The full url written out is a good clue, but beyond that, AI sounds off-puttingly positive because it’s always trying to be as inoffensive and appealing to everyone as possible.
Every commercial model has a positivity bias baked in, it makes it hard to use any of them as a cowriter because your villains all end up really nice and accommodating. Finetuning can break this but sometimes it creeps back in. Very annoying.
And also because people trying to cheer you up adopt a casual tone that is completely absent here, so it sounds as fake as corporate “apologies”.
That’s what I hate about it the most. Why can’t it tell me I’m a fucking idiot sometimes?

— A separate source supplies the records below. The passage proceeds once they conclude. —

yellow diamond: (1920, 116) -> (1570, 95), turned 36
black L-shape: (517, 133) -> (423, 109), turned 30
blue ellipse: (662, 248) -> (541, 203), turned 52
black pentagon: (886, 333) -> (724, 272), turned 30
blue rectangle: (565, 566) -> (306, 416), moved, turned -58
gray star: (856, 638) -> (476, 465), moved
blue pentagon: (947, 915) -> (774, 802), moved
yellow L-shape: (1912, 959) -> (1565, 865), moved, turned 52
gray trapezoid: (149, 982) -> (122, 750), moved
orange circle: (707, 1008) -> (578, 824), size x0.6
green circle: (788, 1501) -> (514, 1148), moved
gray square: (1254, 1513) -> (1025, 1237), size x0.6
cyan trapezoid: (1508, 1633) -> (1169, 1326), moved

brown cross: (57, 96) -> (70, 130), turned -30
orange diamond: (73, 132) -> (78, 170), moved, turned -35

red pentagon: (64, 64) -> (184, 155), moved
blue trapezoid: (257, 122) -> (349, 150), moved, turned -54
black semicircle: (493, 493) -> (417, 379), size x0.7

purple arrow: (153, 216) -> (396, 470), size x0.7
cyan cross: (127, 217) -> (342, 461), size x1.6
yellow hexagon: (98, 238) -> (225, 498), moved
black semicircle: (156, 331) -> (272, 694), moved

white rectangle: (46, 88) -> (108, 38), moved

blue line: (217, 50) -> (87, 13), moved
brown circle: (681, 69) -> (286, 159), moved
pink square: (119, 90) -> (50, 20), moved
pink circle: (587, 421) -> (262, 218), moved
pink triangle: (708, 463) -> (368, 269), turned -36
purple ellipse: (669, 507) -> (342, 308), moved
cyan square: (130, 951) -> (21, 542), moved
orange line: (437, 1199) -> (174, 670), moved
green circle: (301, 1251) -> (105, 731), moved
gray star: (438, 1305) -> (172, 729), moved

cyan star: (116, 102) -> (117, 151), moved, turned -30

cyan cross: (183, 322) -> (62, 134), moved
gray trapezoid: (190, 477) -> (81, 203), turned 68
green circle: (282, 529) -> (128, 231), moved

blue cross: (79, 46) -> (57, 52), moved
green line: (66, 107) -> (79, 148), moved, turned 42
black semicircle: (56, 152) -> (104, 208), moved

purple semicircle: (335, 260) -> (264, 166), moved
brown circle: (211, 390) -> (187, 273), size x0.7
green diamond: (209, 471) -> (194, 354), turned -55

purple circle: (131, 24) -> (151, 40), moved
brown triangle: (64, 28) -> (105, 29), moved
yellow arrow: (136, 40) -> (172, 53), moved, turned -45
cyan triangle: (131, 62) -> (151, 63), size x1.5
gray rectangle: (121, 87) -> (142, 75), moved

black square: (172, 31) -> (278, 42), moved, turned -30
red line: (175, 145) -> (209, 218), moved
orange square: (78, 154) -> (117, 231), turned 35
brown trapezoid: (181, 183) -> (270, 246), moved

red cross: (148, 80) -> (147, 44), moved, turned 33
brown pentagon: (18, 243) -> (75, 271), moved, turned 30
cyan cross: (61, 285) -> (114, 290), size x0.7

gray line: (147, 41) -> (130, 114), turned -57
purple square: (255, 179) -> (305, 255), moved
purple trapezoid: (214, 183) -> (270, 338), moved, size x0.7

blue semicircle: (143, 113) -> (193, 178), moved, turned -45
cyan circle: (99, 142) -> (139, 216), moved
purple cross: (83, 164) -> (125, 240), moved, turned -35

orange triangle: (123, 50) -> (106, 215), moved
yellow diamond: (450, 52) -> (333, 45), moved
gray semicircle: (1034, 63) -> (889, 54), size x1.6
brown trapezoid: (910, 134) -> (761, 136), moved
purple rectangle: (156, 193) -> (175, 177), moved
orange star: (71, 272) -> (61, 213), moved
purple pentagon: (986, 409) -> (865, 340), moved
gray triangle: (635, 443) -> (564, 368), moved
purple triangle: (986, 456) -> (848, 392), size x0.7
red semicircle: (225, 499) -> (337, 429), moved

It would be much harder to tell it apart from real people that way!
MFW proper spelling and comma usage means it’s an AI post.
But really though. <- and that is a sentence that AI would never use because it references too complex of an idea and is too casual.
Humans are much more dynamic than these LLMs, especially because companies need their LLMs to be as uncontroversial as possible.
It’s like a corporate memo as an AI
It has the classic 3 section style. Intro, response, conclusion.
It starts by acknowledging the situation. Then it moves on to the suggestion/response. Then finally it gives a short conclusion.
the “This is photoshopped, i can tell by the pixels” has now become “This is LLM, I can tell by the sections”
And don’t forget balanced. However, consider, it’s also…
You see all over the place in Amazon reviews too. You basically can’t trust the reviews anymore.
Yes! I talked a bit to ChatGPT about my mental health to see if it would help (sometimes I just want to scream into a void that I’m stressed, and having the void talk back sounded amazing. But it never helps).
It always responds exactly like this, with exactly the same expressions. I’m kind of sad for the other user now.
Perhaps you’re noticing the lack of deixis?
Without going too technical, deixis is to refer to something in relation to the current situation. For example, when you say “Kinda cool though, I feel like I’m becoming able to spot these.”, that “these” is discourse deixis - you’re referring to something else (bots) within your discourse based on its relative position to when you wrote that “these”.
We humans do this all the bloody time. LLMs though almost never do it - and Ophelia_SK doesn’t, that’s why for example it repeats “debt” and “job” like a broken record.
EDIT: there’s also the extremely linear argumentation structure. Human text is way messier.
Plus it explains like the reader is kinda dumb
Oooh, I think you’re onto something here. That’s definitely part of it.